[Available data Boundary: Start]

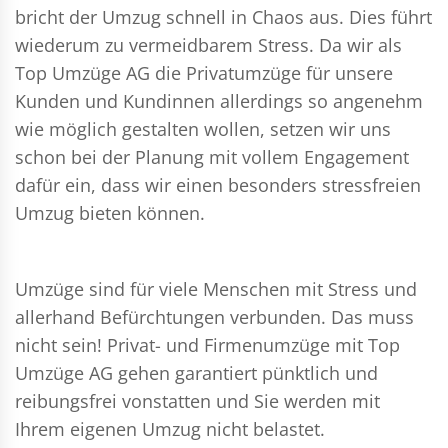
bricht der Umzug schnell in Chaos aus. Dies führt
wiederum zu vermeidbarem Stress. Da wir als
Top Umzüge AG die Privatumzüge für unsere
Kunden und Kundinnen allerdings so angenehm
wie möglich gestalten wollen, setzen wir uns
schon bei der Planung mit vollem Engagement
dafür ein, dass wir einen besonders stressfreien
Umzug bieten können.
Umzüge sind für viele Menschen mit Stress und
allerhand Befürchtungen verbunden. Das muss
nicht sein!
Privat- und Firmenumzüge
mit Top
Umzüge AG gehen garantiert pünktlich und
reibungsfrei vonstatten und Sie werden mit
Ihrem eigenen Umzug nicht belastet.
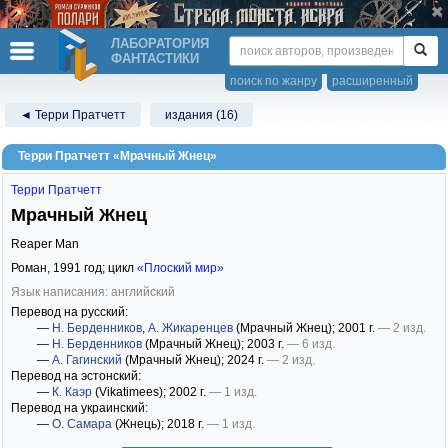
ЛАБОРАТОРИЯ
ФАНТАСТИКИ
поиск по жанру
расширенный
◄ Терри Пратчетт
издания (16)
Терри Пратчетт «Мрачный Жнец»
Терри Пратчетт
Мрачный Жнец
Reaper Man
Роман,
1991
год; цикл
«Плоский мир»
Язык написания: английский
Перевод на русский:
—
Н. Берденников
,
А. Жикаренцев
(Мрачный Жнец)
; 2001 г.
— 2 изд.
—
Н. Берденников
(Мрачный Жнец)
; 2003 г.
— 6 изд.
—
А. Гагинский
(Мрачный Жнец)
; 2024 г.
— 2 изд.
Перевод на эстонский:
—
К. Каэр
(Vikatimees)
; 2002 г.
— 1 изд.
Перевод на украинский:
—
О. Самара
(Жнець)
; 2018 г.
— 1 изд.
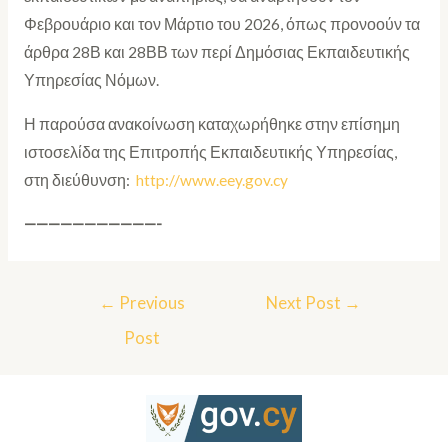
Φεβρουάριο και τον Μάρτιο του 2026, όπως προνοούν τα
άρθρα 28Β και 28ΒΒ των περί Δημόσιας Εκπαιδευτικής
Υπηρεσίας Νόμων.
Η παρούσα ανακοίνωση καταχωρήθηκε στην επίσημη
ιστοσελίδα της Επιτροπής Εκπαιδευτικής Υπηρεσίας,
στη διεύθυνση:
http://www.eey.gov.cy
———————————-
←
Previous
Next Post
→
Post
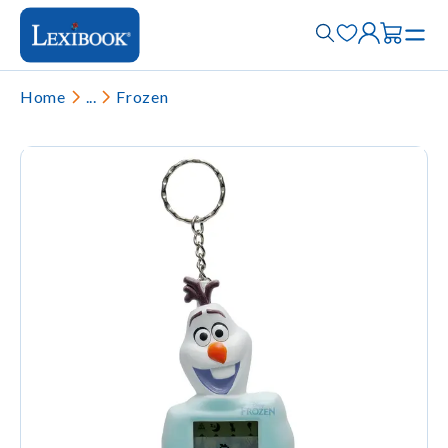
Home
...
Frozen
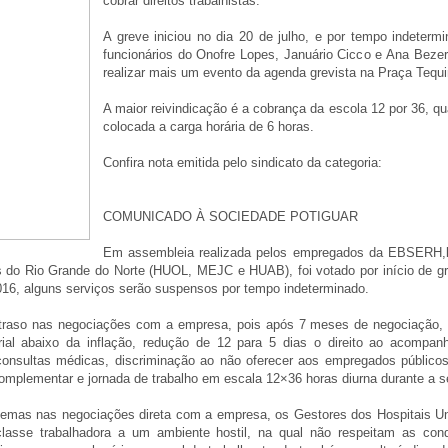
cobrar direitos trabalhistas.
A greve iniciou no dia 20 de julho, e por tempo indetermi
funcionários do Onofre Lopes, Januário Cicco e Ana Bezerr
realizar mais um evento da agenda grevista na Praça Tequi
A maior reivindicação é a cobrança da escola 12 por 36, q
colocada a carga horária de 6 horas.
Confira nota emitida pelo sindicato da categoria:
COMUNICADO À SOCIEDADE POTIGUAR
Em assembleia realizada pelos empregados da EBSERH,l
os do Rio Grande do Norte (HUOL, MEJC e HUAB), foi votado por início de gre
2016, alguns serviços serão suspensos por tempo indeterminado.
 atraso nas negociações com a empresa, pois após 7 meses de negociaçã
arial abaixo da inflação, redução de 12 para 5 dias o direito ao acompa
consultas médicas, discriminação ao não oferecer aos empregados públicos 
 complementar e jornada de trabalho em escala 12×36 horas diurna durante a 
lemas nas negociações direta com a empresa, os Gestores dos Hospitais Uni
lasse trabalhadora a um ambiente hostil, na qual não respeitam as con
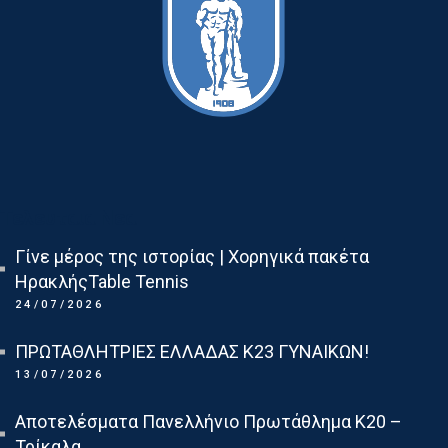
Τελευταια Νεα
Γίνε μέρος της ιστορίας | Χορηγικά πακέτα
ΗρακλήςTable Tennis
24/07/2026
ΠΡΩΤΑΘΛΗΤΡΙΕΣ ΕΛΛΑΔΑΣ Κ23 ΓΥΝΑΙΚΩΝ!
13/07/2026
Αποτελέσματα Πανελλήνιο Πρωτάθλημα Κ20 –
Τρίκαλα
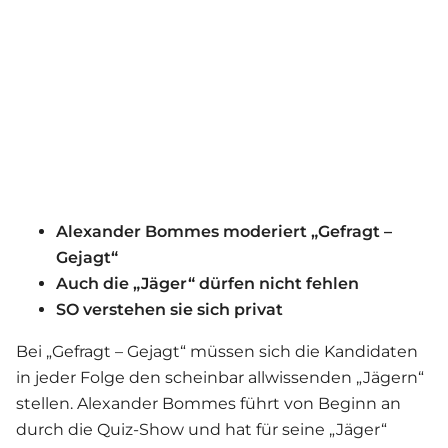
Alexander Bommes moderiert „Gefragt –
Gejagt“
Auch die „Jäger“ dürfen nicht fehlen
SO verstehen sie sich privat
Bei „Gefragt – Gejagt“ müssen sich die Kandidaten
in jeder Folge den scheinbar allwissenden „Jägern“
stellen. Alexander Bommes führt von Beginn an
durch die Quiz-Show und hat für seine „Jäger“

[Available data Boundary: End]

● Assigned task
Set down all records verbatim, omitting images.

● Response below
bricht der Umzug schnell in Chaos aus. Dies führt
wiederum zu vermeidbarem Stress. Da wir als
Top Umzüge AG die Privatumzüge für unsere
Kunden und Kundinnen allerdings so angenehm
wie möglich gestalten wollen, setzen wir uns
schon bei der Planung mit vollem Engagement
dafür ein, dass wir einen besonders stressfreien
Umzug bieten können.
Umzüge sind für viele Menschen mit Stress und
allerhand Befürchtungen verbunden. Das muss
nicht sein!
Privat- und Firmenumzüge
mit Top
Umzüge AG gehen garantiert pünktlich und
reibungsfrei vonstatten und Sie werden mit
Ihrem eigenen Umzug nicht belastet.
ЛАБОРАТОРИЯ
ФАНТАСТИКИ
поиск по жанру
расширенный
◄ Терри Пратчетт
издания (16)
Терри Пратчетт «Мрачный Жнец»
Терри Пратчетт
Мрачный Жнец
Reaper Man
Роман,
1991
год; цикл
«Плоский мир»
Язык написания: английский
Перевод на русский:
—
Н. Берденников
,
А. Жикаренцев
(Мрачный Жнец)
; 2001 г.
— 2 изд.
—
Н. Берденников
(Мрачный Жнец)
; 2003 г.
— 6 изд.
—
А. Гагинский
(Мрачный Жнец)
; 2024 г.
— 2 изд.
Перевод на эстонский:
—
К. Каэр
(Vikatimees)
; 2002 г.
— 1 изд.
Перевод на украинский:
—
О. Самара
(Жнець)
; 2018 г.
— 1 изд.
Φεβρουάριο και τον Μάρτιο του 2026, όπως προνοούν τα
άρθρα 28Β και 28ΒΒ των περί Δημόσιας Εκπαιδευτικής
Υπηρεσίας Νόμων.
Η παρούσα ανακοίνωση καταχωρήθηκε στην επίσημη
ιστοσελίδα της Επιτροπής Εκπαιδευτικής Υπηρεσίας,
στη διεύθυνση:
http://www.eey.gov.cy
———————————-
←
Previous
Next Post
→
Post
Home
...
Frozen
cobrar direitos trabalhistas.
A greve iniciou no dia 20 de julho, e por tempo indetermi
funcionários do Onofre Lopes, Januário Cicco e Ana Bezerr
realizar mais um evento da agenda grevista na Praça Tequi
A maior reivindicação é a cobrança da escola 12 por 36, q
colocada a carga horária de 6 horas.
Confira nota emitida pelo sindicato da categoria:
COMUNICADO À SOCIEDADE POTIGUAR
Em assembleia realizada pelos empregados da EBSERH,l
os do Rio Grande do Norte (HUOL, MEJC e HUAB), foi votado por início de gre
2016, alguns serviços serão suspensos por tempo indeterminado.
 atraso nas negociações com a empresa, pois após 7 meses de negociaçã
arial abaixo da inflação, redução de 12 para 5 dias o direito ao acompa
consultas médicas, discriminação ao não oferecer aos empregados públicos 
 complementar e jornada de trabalho em escala 12×36 horas diurna durante a 
lemas nas negociações direta com a empresa, os Gestores dos Hospitais Uni
lasse trabalhadora a um ambiente hostil, na qual não respeitam as con
Τελευταια Νεα
Γίνε μέρος της ιστορίας | Χορηγικά πακέτα
ΗρακλήςTable Tennis
24/07/2026
ΠΡΩΤΑΘΛΗΤΡΙΕΣ ΕΛΛΑΔΑΣ Κ23 ΓΥΝΑΙΚΩΝ!
13/07/2026
Αποτελέσματα Πανελλήνιο Πρωτάθλημα Κ20 –
Τρίκαλα
Alexander Bommes moderiert „Gefragt –
Gejagt“
Auch die „Jäger“ dürfen nicht fehlen
SO verstehen sie sich privat
Bei „Gefragt – Gejagt“ müssen sich die Kandidaten
in jeder Folge den scheinbar allwissenden „Jägern“
stellen. Alexander Bommes führt von Beginn an
durch die Quiz-Show und hat für seine „Jäger“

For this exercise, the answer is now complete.